Education

Refunding bonds and higher levy rates considered for school bonds

School districts would have additional tools to service bonds authorized under the federal stimulus act and bonds financing health and safety improvements under two bills heard by the Education Committee March 1.

Current law permits school districts to issue bonds for projects addressing environmental hazards, accessibility barriers, life safety violations, indoor air quality, mold abatement, capital projects for qualified zone academies or American Recovery and Reinvestment Act programs for school expansion and repair. After holding a public hearing, school districts can levy up to 5.2 cents per $100 of valuation to service the bonds.

LB633, introduced by York Sen. Greg Adams, would permit school districts to issue refunding bonds to redeem any part of an outstanding bond authorized under current law at or before the maturity date.

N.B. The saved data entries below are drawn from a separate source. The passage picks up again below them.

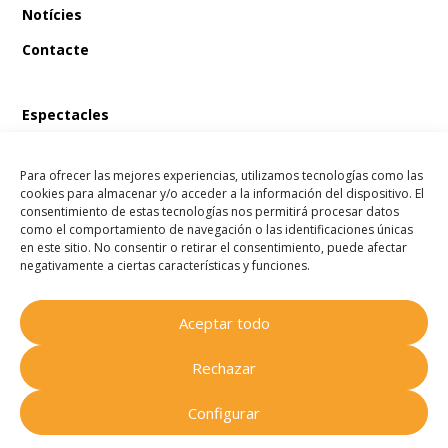
Notícies
Contacte
Espectacles
En Bum i el tresor del pirata
Para ofrecer las mejores experiencias, utilizamos tecnologías como las
En Bum i el llibre màgic de les fades
cookies para almacenar y/o acceder a la información del dispositivo. El
consentimiento de estas tecnologías nos permitirá procesar datos
En Bum i l’estel dels desitjos
como el comportamiento de navegación o las identificaciones únicas
en este sitio. No consentir o retirar el consentimiento, puede afectar
En Bum i el secret de l’amistat
negativamente a ciertas características y funciones.
Aceptar todo
Companyia Homenots
© 2025
Rechazar
Tots els drets reservats.
Configurar
Avís legal
.
Política de cookies
.
Política de privacitat
.
By
WeLoveWebs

Adams said LB633 would eliminate confusion regarding whether schools are authorized to refund bonds. He also said the bill could help schools capitalize on lower interest rates.

A second bill introduced by Adams, LB634, would allow a school district to exceed the 5.2-cent levy if a district’s current valuation is lower than the year in which bonds were last issued and the current maximum levy cannot service the bonds. The amount generated from the increased levy rate could not exceed the difference between the principal and interest obligations and the sum of the current maximum levy and federal payments or subsidies associated with the bonds.

Bond rating agencies would be inclined to give school bonds higher ratings under LB634, Adams said, adding that the bill would provide a safeguard against valuation decreases.

Representing Ameritas Investment Corp., Scott Keene testified in favor of both bills. In addition to providing easier access to lower interest rates, he said, LB633 would provide a tool to address a possible funding interruption for federally subsidized bonds.

Keene said many bond issuers refuse to buy limited-tax bonds because of nationwide valuation decreases. The additional taxing authority in LB634 would alleviate those concerns, he said.

“LB634 will dramatically improve the creditworthiness of school district financing because it will make those bonds a better credit risk from the bondholder’s perspective, as well as the rating agency’s perspective,” Keene said.

Lauren Wismer of Gilmore & Bell also testified in support of the bills. The closing of a major employer in a small town can greatly affect valuations, he said, which is a concern among bond agencies and can lead to rating downgrades that significantly affect bond interest rates.

Mark Shepard, associate superintendent for business affairs at Lincoln Public Schools, said one of the two rating firms downgraded the district’s bonds due to lack of a revenue safety net. He said one school district that fails to meet its bond obligations could have implications for the rest of the state.

No one testified in opposition to either bill and the committee took no immediate action.